Tajuk Tamu
Malik Fajar dan Golok Munir
Di awal 1980an ucapan-ucapan tokoh-tokoh Mesir, Pakistan dan Iran beredar luas di kalangan aktifis mahasiswa serius seperti Munir dalam bentuk buku.
Penulis: Arthur_Rompis | Editor: Rizali Posumah
"Tapi Saudara sebagai mahasiswa, sebagai intelektual, tidak sepantasnya memperjuangkan hal itu dengan membawa golok ke mana-mana," kata guru yang lugas itu.
"Berjuang itu dengan ilmu pengetahuan yang Saudara pelajari dengan tekun. Kok bawa-bawa golok? Siapa sebetulnya yang mau Saudara bacok?"
Munir tergagap, meringis dan malu. Sejak itu ia mulai merenungkan kembali semua tindakan dan pikiran yang membuatnya merasa wajib menyiapkan golok yang siap dihunus setiap saat.
And the rest is history. Munir dengan cepat bertransformasi menjadi aktifis pejuang kemanusiaan yang hebat, menjadi salah satu yang paling mengagumkan dalam sejarah Indonesia.
Menjadi salah satu pemicu terkuat gerakan Reformasi 1998, Munir kemudian berakhir tragis, lebih dari enam tahun setelah Reformasi.
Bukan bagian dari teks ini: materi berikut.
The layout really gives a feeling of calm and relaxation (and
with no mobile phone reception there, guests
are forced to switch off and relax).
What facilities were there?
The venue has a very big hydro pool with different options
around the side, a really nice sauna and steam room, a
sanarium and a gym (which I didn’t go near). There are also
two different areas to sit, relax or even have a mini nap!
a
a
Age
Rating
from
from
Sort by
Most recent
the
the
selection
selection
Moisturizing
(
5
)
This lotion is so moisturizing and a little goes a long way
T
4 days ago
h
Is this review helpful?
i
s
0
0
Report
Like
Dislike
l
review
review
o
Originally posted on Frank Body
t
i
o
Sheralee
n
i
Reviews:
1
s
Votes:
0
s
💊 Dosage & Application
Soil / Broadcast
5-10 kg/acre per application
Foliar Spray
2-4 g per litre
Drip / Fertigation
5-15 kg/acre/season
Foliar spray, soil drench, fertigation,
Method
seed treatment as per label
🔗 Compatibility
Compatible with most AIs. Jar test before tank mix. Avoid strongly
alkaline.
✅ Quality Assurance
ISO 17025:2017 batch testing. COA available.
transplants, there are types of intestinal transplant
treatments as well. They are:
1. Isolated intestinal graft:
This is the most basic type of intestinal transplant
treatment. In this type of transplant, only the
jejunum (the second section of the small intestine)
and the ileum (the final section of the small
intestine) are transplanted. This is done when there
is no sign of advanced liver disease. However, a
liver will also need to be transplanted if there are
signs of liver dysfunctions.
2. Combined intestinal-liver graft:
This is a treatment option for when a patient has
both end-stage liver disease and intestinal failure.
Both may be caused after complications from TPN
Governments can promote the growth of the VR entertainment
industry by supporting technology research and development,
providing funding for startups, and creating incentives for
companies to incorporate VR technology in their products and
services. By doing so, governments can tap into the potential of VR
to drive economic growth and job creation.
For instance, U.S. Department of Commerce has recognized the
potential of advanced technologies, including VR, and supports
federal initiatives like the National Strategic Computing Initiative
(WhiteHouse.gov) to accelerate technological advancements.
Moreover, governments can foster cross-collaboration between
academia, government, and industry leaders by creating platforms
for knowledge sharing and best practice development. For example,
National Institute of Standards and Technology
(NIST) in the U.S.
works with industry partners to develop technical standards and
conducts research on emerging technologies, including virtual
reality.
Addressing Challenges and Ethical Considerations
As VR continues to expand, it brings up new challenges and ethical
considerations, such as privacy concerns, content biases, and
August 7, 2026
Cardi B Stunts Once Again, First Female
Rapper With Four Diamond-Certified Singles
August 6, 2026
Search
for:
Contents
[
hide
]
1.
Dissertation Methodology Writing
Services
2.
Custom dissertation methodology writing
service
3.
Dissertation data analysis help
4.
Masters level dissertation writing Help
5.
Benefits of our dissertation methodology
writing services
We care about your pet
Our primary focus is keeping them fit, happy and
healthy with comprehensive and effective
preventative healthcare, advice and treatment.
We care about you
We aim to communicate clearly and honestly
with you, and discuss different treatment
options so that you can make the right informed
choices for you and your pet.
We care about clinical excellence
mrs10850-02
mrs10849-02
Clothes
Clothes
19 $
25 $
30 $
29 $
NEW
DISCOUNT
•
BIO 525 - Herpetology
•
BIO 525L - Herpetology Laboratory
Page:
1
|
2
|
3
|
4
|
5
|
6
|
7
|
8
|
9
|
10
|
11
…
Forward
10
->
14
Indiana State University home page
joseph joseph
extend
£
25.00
Sejumlah pengecut yang tak bermalu dan bermartabat membubuhi racun sianida pada piring mi goreng yang dipesannya di atas pesawat menuju Amsterdam, ketika ia sedang berikhtiar melanjutkan sekolah di Negeri Belanda -- seakan memenuhi janji yang tak sempat diucapkannya kepada Pak Guru Malik.
***
Munir pastilah hanya salah satu orang yang diinspirasi oleh Malik Fajar, yang kemudian menjadi Menteri Agama (di era Presiden Habibie) dan Menteri Pendidikan Nasional (di kabinet Presiden Megawati).
Semua orang yang mengenalnya bersaksi bahwa Malik adalah pendidik sejati; ia mendapat gelar master dalam ilmu pendidikan dari Universitas Negeri Florida, Amerika Serikat.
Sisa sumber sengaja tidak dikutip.